Nous dirons que tout le monde est soumis au même discours dont la vérité est le principe de mort, l’agent de ce discours, le savoir pour y procéder minutieusement par planification, s’adressant soit à des bureaucrates comme le Douch des Khmers rouges cambodgiens ou au Eichmann nazi qui proclameront haut et fort qu’ils n’ont jamais tué directement quiconque et qu’ils ne faisaient qu’exécuter les ordres qu’ils recevaient, soit à la masse des exécuteurs qui se recrutent de façon « non prédictive » parmi des personnes ordinaires de la population ; autrement dit si les sadiques et les pervers sont toujours du nombre, ils ne sont pas majoritaires loin s’en faut parmi les tueurs. Ce que produit ce discours du crime c’est que les ordonnateurs (souvent personnes médiocres et aux carrières ratées dans une société ordinaire) et les tueurs aux motivations multiples puissent se prévaloir d’un travail efficace et bien fait dans ces tâches d’exécutions de tuerie de masse. Une modification dans le fonctionnement du langage est survenue par l’altération de la « signification ».

VARIATION DE LA SIGNIFICATION SELON LE CONTEXTE

Rechtman fait explicitement référence aux conceptions philosophiques de Wittgenstein sur le langage et aux travaux de l’anthropologue indo-américaine Veena Das : on peut y entendre selon ce philosophe que l’unité de signification « ne réside plus dans la forme logique d’une proposition qui n’aurait qu’une fonction descriptive, mais dans les règles d’usage (comportant non seulement l’emploi linguistique mais surtout l’usage pratique) des signes à l’intérieur de « jeux de langage » tels que commander et obéir… ». Dans la théorie de la psychanalyse on pourrait parler de « forclusion » (rejet) de l’opérateur symbolique permettant d’associer à chaque mot (signifiant) une signification. Celle-ci pour le terme « mort » devient univoque en supprimant la subjectivité d’un choix et se décline alors selon les 3 états du « faire mourir et laisser pas vivre »définis par le pouvoir totalitaire.
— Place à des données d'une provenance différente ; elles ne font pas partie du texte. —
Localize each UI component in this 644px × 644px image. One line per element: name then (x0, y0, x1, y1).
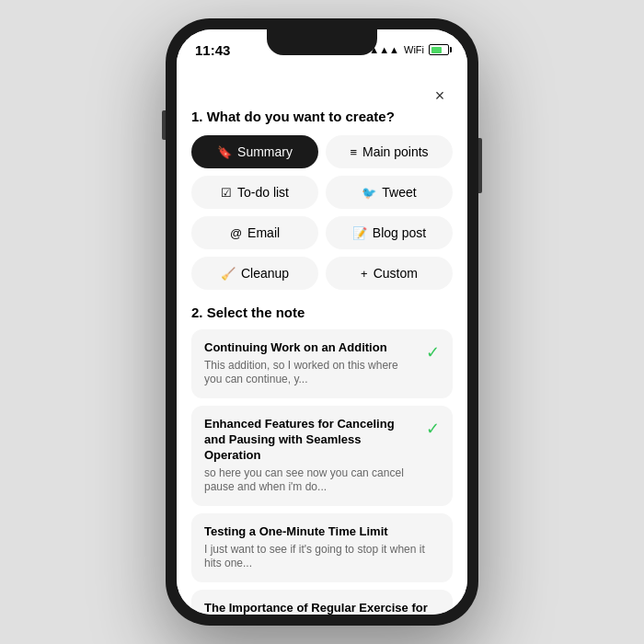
phone-screen: 11:43 ▲▲▲ WiFi × 1. What do you want to … (177, 29, 467, 615)
option-main-points[interactable]: ≡ Main points (326, 135, 453, 168)
note-title-3: Testing a One-Minute Time Limit (204, 524, 440, 540)
notch (267, 29, 377, 55)
note-preview-2: so here you can see now you can cancel p… (204, 466, 419, 495)
option-tweet[interactable]: 🐦 Tweet (326, 176, 453, 209)
note-text-2: Enhanced Features for Canceling and Paus… (204, 417, 419, 495)
email-label: Email (247, 225, 280, 240)
step1-title: 1. What do you want to create? (191, 109, 453, 124)
tweet-label: Tweet (382, 185, 416, 200)
step2-section: 2. Select the note Continuing Work on an… (177, 305, 467, 615)
note-preview-3: I just want to see if it's going to stop… (204, 543, 440, 571)
battery-fill (431, 47, 443, 53)
note-preview-1: This addition, so I worked on this where… (204, 359, 419, 387)
note-card-1[interactable]: Continuing Work on an Addition This addi… (191, 329, 453, 398)
modal-header: × (177, 70, 467, 109)
step1-section: 1. What do you want to create? 🔖 Summary… (177, 109, 467, 290)
option-email[interactable]: @ Email (191, 216, 318, 249)
check-icon-1: ✓ (426, 342, 440, 362)
option-blog-post[interactable]: 📝 Blog post (326, 216, 453, 249)
summary-label: Summary (237, 144, 293, 159)
note-card-4[interactable]: The Importance of Regular Exercise for O… (191, 590, 453, 615)
status-icons: ▲▲▲ WiFi (369, 44, 449, 55)
main-points-label: Main points (362, 144, 429, 159)
option-cleanup[interactable]: 🧹 Cleanup (191, 257, 318, 290)
options-grid: 🔖 Summary ≡ Main points ☑ To-do list 🐦 T… (191, 135, 453, 290)
cleanup-icon: 🧹 (221, 267, 236, 281)
note-text-4: The Importance of Regular Exercise for O… (204, 601, 440, 615)
note-card-2[interactable]: Enhanced Features for Canceling and Paus… (191, 406, 453, 506)
note-title-4: The Importance of Regular Exercise for O… (204, 601, 440, 615)
summary-icon: 🔖 (217, 145, 232, 159)
custom-icon: + (361, 267, 368, 281)
todo-label: To-do list (237, 185, 289, 200)
main-points-icon: ≡ (350, 145, 357, 159)
blog-post-label: Blog post (373, 225, 426, 240)
option-todo[interactable]: ☑ To-do list (191, 176, 318, 209)
email-icon: @ (230, 226, 242, 240)
phone-frame: 11:43 ▲▲▲ WiFi × 1. What do you want to … (166, 18, 478, 626)
option-summary[interactable]: 🔖 Summary (191, 135, 318, 168)
battery-icon (429, 44, 449, 55)
note-text-1: Continuing Work on an Addition This addi… (204, 340, 419, 387)
close-button[interactable]: × (427, 83, 453, 109)
option-custom[interactable]: + Custom (326, 257, 453, 290)
note-title-1: Continuing Work on an Addition (204, 340, 419, 356)
note-text-3: Testing a One-Minute Time Limit I just w… (204, 524, 440, 571)
wifi-icon: WiFi (404, 44, 424, 55)
modal-content: × 1. What do you want to create? 🔖 Summa… (177, 70, 467, 615)
step2-title: 2. Select the note (191, 305, 453, 320)
check-icon-2: ✓ (426, 419, 440, 439)
todo-icon: ☑ (221, 186, 232, 200)
custom-label: Custom (374, 266, 418, 281)
status-time: 11:43 (195, 42, 230, 58)
note-title-2: Enhanced Features for Canceling and Paus… (204, 417, 419, 464)
status-bar: 11:43 ▲▲▲ WiFi (177, 29, 467, 70)
cleanup-label: Cleanup (241, 266, 289, 281)
blog-post-icon: 📝 (352, 226, 367, 240)
tweet-icon: 🐦 (362, 186, 376, 200)
note-card-3[interactable]: Testing a One-Minute Time Limit I just w… (191, 513, 453, 582)
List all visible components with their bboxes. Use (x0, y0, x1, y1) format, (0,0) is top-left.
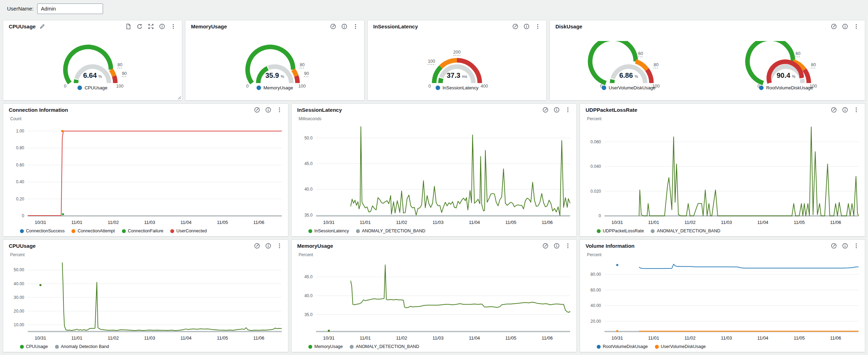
legend-item[interactable]: UDPPacketLossRate (597, 228, 644, 233)
widget-title: CPUUsage (9, 23, 36, 29)
compass-icon[interactable] (542, 107, 548, 113)
svg-text:11/06: 11/06 (830, 335, 841, 341)
legend-item[interactable]: ConnectionFailure (122, 228, 163, 233)
legend-item[interactable]: ANOMALY_DETECTION_BAND (356, 228, 425, 233)
svg-text:11/03: 11/03 (432, 220, 444, 225)
resize-handle-icon[interactable] (177, 95, 181, 100)
kebab-icon[interactable] (276, 243, 282, 249)
kebab-icon[interactable] (565, 243, 571, 249)
legend-item[interactable]: ConnectionSuccess (20, 228, 64, 233)
insessionlatency-line-chart[interactable]: 35.040.045.050.010/3111/0111/0211/0311/0… (292, 122, 576, 228)
udppacketlossrate-line-chart[interactable]: 00.0200.0400.06010/3111/0111/0211/0311/0… (580, 122, 865, 228)
legend-label: ConnectionFailure (128, 228, 163, 233)
legend-item[interactable]: ANOMALY_DETECTION_BAND (350, 344, 419, 349)
legend-label: ConnectionSuccess (26, 228, 64, 233)
refresh-icon[interactable] (137, 23, 143, 29)
legend-item[interactable]: ConnectionAttempt (71, 228, 115, 233)
expand-icon[interactable] (148, 23, 154, 29)
widget-udppacketlossrate-chart: UDPPacketLossRate Percent 00.0200.0400.0… (580, 103, 865, 237)
legend-dot (170, 229, 174, 233)
svg-text:0: 0 (599, 213, 601, 218)
widget-insessionlatency-chart: InSessionLatency Milliseconds 35.040.045… (291, 103, 577, 237)
legend-dot (77, 86, 82, 90)
info-icon[interactable] (842, 243, 848, 249)
volume-information-line-chart[interactable]: 20.0040.0060.0080.0010/3111/0111/0211/03… (580, 258, 865, 343)
connection-information-line-chart[interactable]: 00.200.400.600.801.0010/3111/0111/0211/0… (3, 122, 288, 228)
svg-text:20.00: 20.00 (14, 309, 24, 314)
kebab-icon[interactable] (353, 23, 358, 29)
compass-icon[interactable] (254, 107, 260, 113)
widget-title: MemoryUsage (191, 23, 227, 29)
info-icon[interactable] (842, 107, 848, 113)
svg-text:35.9%: 35.9% (265, 71, 284, 79)
svg-text:11/01: 11/01 (648, 335, 659, 341)
info-icon[interactable] (842, 23, 848, 29)
legend-item[interactable]: ANOMALY_DETECTION_BAND (651, 228, 720, 233)
compass-icon[interactable] (831, 23, 837, 29)
gauge-legend[interactable]: RootVolumeDiskUsage (759, 85, 813, 90)
file-icon[interactable] (125, 23, 131, 29)
svg-text:11/05: 11/05 (505, 335, 517, 341)
gauge-legend[interactable]: CPUUsage (77, 85, 107, 90)
svg-text:0: 0 (429, 84, 431, 89)
gauge-area: 060801006.86%UserVolumeDiskUsage06080100… (550, 31, 865, 100)
kebab-icon[interactable] (276, 107, 282, 113)
info-icon[interactable] (341, 23, 347, 29)
widget-title: DiskUsage (555, 23, 582, 29)
info-icon[interactable] (265, 107, 271, 113)
info-icon[interactable] (524, 23, 529, 29)
legend-item[interactable]: UserConnected (170, 228, 207, 233)
svg-text:100: 100 (299, 84, 306, 89)
compass-icon[interactable] (831, 107, 837, 113)
legend-item[interactable]: InSessionLatency (308, 228, 349, 233)
legend-item[interactable]: RootVolumeDiskUsage (597, 344, 648, 349)
gauge-legend[interactable]: UserVolumeDiskUsage (602, 85, 656, 90)
compass-icon[interactable] (542, 243, 548, 249)
svg-text:11/04: 11/04 (180, 335, 192, 341)
kebab-icon[interactable] (853, 107, 859, 113)
compass-icon[interactable] (512, 23, 518, 29)
legend-dot (597, 229, 601, 233)
kebab-icon[interactable] (565, 107, 571, 113)
kebab-icon[interactable] (170, 23, 176, 29)
info-icon[interactable] (265, 243, 271, 249)
widget-header-icons (542, 243, 571, 249)
compass-icon[interactable] (330, 23, 336, 29)
gauge-legend[interactable]: InSessionLatency (436, 85, 479, 90)
legend-item[interactable]: Anomaly Detection Band (55, 344, 109, 349)
info-icon[interactable] (554, 243, 560, 249)
cpuusage-line-chart[interactable]: 10.0020.0030.0040.0050.0010/3111/0111/02… (3, 258, 288, 343)
svg-text:40.00: 40.00 (590, 303, 601, 308)
edit-icon[interactable] (39, 23, 45, 29)
widget-volume-information-chart: Volume Information Percent 20.0040.0060.… (580, 239, 865, 352)
legend-item[interactable]: MemoryUsage (308, 344, 343, 349)
legend-dot (356, 229, 360, 233)
legend-dot (257, 86, 261, 90)
svg-text:11/02: 11/02 (684, 335, 696, 341)
info-icon[interactable] (554, 107, 560, 113)
svg-text:11/04: 11/04 (469, 335, 480, 341)
gauge-legend-label: CPUUsage (84, 85, 107, 90)
legend-dot (122, 229, 126, 233)
compass-icon[interactable] (254, 243, 260, 249)
gauge-legend[interactable]: MemoryUsage (257, 85, 293, 90)
username-input[interactable] (37, 4, 103, 14)
svg-text:60: 60 (638, 51, 643, 56)
kebab-icon[interactable] (853, 23, 859, 29)
compass-icon[interactable] (831, 243, 837, 249)
legend-label: UserVolumeDiskUsage (661, 344, 706, 349)
svg-text:11/04: 11/04 (757, 335, 768, 341)
legend-item[interactable]: UserVolumeDiskUsage (655, 344, 706, 349)
legend-dot (651, 229, 655, 233)
svg-text:11/02: 11/02 (108, 335, 119, 341)
memoryusage-line-chart[interactable]: 35.040.045.010/3111/0111/0211/0311/0411/… (292, 258, 576, 343)
widget-title: CPUUsage (9, 243, 36, 249)
svg-text:100: 100 (116, 84, 124, 89)
kebab-icon[interactable] (853, 243, 859, 249)
kebab-icon[interactable] (535, 23, 541, 29)
info-icon[interactable] (159, 23, 165, 29)
legend-label: Anomaly Detection Band (61, 344, 109, 349)
svg-text:11/01: 11/01 (360, 220, 371, 225)
chart-legend: InSessionLatencyANOMALY_DETECTION_BAND (292, 228, 576, 236)
legend-item[interactable]: CPUUsage (20, 344, 48, 349)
Le langage perd les fonctions métaphoro-métonymiques qui permettent de rapprocher les contraires par le jeu des substitutions et des déplacements (disparition des termes tiers, médiateurs, tricksters, entre la vie et la mort). 

PSYCHOLOGIE DES MASSES

Ainsi, si l’ordre totalitaire impose une identification unaire à lui, trait physique ou vestimentaire du dictateur, idéologie politique comme la « révolution culturelle » chinoise ou fanatisme religieux, les tueurs s’aliènent par un refus de penser en se forgeant une identité qui nomme comme trait symbolique la soumission au pouvoir, comme trait dans le réel de la mort le fait de tuer et de réduire, dans l’Imaginaire, l’autre à l’état de cadavre. Ceux qui refusent de devenir des tueurs, s’enfuient et viennent frapper comme les migrants à la porte des démocraties qui habituellement ne rendent pas hommage à leur humanité et leur fraternité.